FARO-RndR 2: artsen en letselschade

Pagina aangepast: 21 februari 2024

Niemand weet beter hoe ziek hij zich voelt dan de zieke zelf. Toch hebben wij als samenleving de arts de autoriteit gegeven om te bepalen of iemand ‘echt’ ziek is. Een invalidenparkeerkaart, een arbeidsongeschiktheidsuitkering of een verblijf in Villa Pardoes: zonder doktersverklaring kun je ernaar fluiten.
Uit: Je bent pas ziek als de dokter iets kan vinden.
Trouw, 27 maart 2022

Extra problematisch om tot een juiste diagnose te komen, is dat artsen een inspanningsverplichting hebben, geen resultaatsverplichting.
Bron: De Geschillencommissie, uitspraak in 2020

Artsen lijken problemen te hebben om te gaan met hun, ook juridische, rol bij letsel na een ongeval.
Dit is niet alleen mijn ervaring:

“Traumatisch vertebrobasilair letsel is meestal te wijten aan auto-ongevallen; de diagnose wordt vaak gemist, deels vanwege de vertraging tussen letsel en het begin van de symptomen en, gedeeltelijk, veronderstellen we, vanwege terughoudendheid van artsen om medisch-juridisch betrokken te raken.”
Vertaald door mij uit: PubMed.gov, 2003


Eigen ervaring in 1995 (uit mijn boek)
Weer bij de ziekenhuisarts

De dag na deze keuring heb ik de derde afspraak met de arts over mijn heupproblemen.
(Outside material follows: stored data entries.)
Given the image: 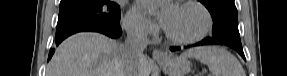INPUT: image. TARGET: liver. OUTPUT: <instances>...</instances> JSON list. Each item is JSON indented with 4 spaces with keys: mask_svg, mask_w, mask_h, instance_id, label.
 <instances>
[{
    "mask_svg": "<svg viewBox=\"0 0 287 76\" xmlns=\"http://www.w3.org/2000/svg\"><path fill=\"white\" fill-rule=\"evenodd\" d=\"M152 61L138 65V76H149ZM122 45L102 34L77 33L64 40L47 66V76H124Z\"/></svg>",
    "mask_w": 287,
    "mask_h": 76,
    "instance_id": "obj_1",
    "label": "liver"
}]
</instances>
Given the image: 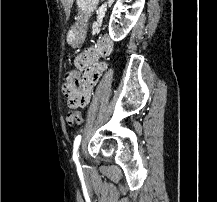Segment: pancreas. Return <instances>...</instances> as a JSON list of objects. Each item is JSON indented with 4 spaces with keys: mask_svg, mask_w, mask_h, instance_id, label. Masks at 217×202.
Returning <instances> with one entry per match:
<instances>
[{
    "mask_svg": "<svg viewBox=\"0 0 217 202\" xmlns=\"http://www.w3.org/2000/svg\"><path fill=\"white\" fill-rule=\"evenodd\" d=\"M94 35H101V30H94Z\"/></svg>",
    "mask_w": 217,
    "mask_h": 202,
    "instance_id": "obj_1",
    "label": "pancreas"
}]
</instances>
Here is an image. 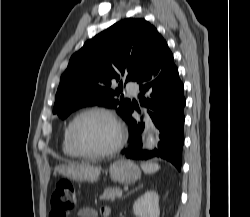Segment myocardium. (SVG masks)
<instances>
[{
  "instance_id": "f54148a6",
  "label": "myocardium",
  "mask_w": 250,
  "mask_h": 217,
  "mask_svg": "<svg viewBox=\"0 0 250 217\" xmlns=\"http://www.w3.org/2000/svg\"><path fill=\"white\" fill-rule=\"evenodd\" d=\"M92 113H98L106 116L114 125L115 130H116V140L114 144L100 152L96 153H90V152H85L83 151L78 144L75 141L74 138V127L75 124L79 119L84 117L85 115L92 114ZM67 135H68V141L70 146L73 148V150L77 153L79 157L82 158H87V159H100V158H105V157H110L116 154L121 150L125 143L126 135H125V128L121 120L118 118V116L109 108L105 106H90L87 107L80 112H78L70 121L68 127H67Z\"/></svg>"
}]
</instances>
Mijn advocate heeft hem inmiddels een brief gestuurd met wat vragen. De antwoorden op deze vragen heeft zij nodig voor mijn letselschaderegeling. Zo positief als de eerste twee gesprekken waren, zo negatief is het gesprek nu. De arts reageert erg bot en zegt nu dat er eigenlijk niets aan de hand is met mijn heup en ik dat hele Faro-gedoe maar eens achter me moet laten en er mee moet leren leven. Verbijsterd staan we binnen twee minuten weer buiten. Ik sta bijna te janken in de hal van het ziekenhuis. Yvonne loopt nog terug om te proberen met de arts te praten, maar dat lukt niet.
Naschrift 2022:
Dit was ook een hele domme actie van mijn letselschade-advocaat: rechtstreeks een vraag stellen aan een arts. De advocaat had hiervoor een medisch adviseur o.i.d. moeten inschakelen. Misschien dat artsen onderling iets beter communiceren.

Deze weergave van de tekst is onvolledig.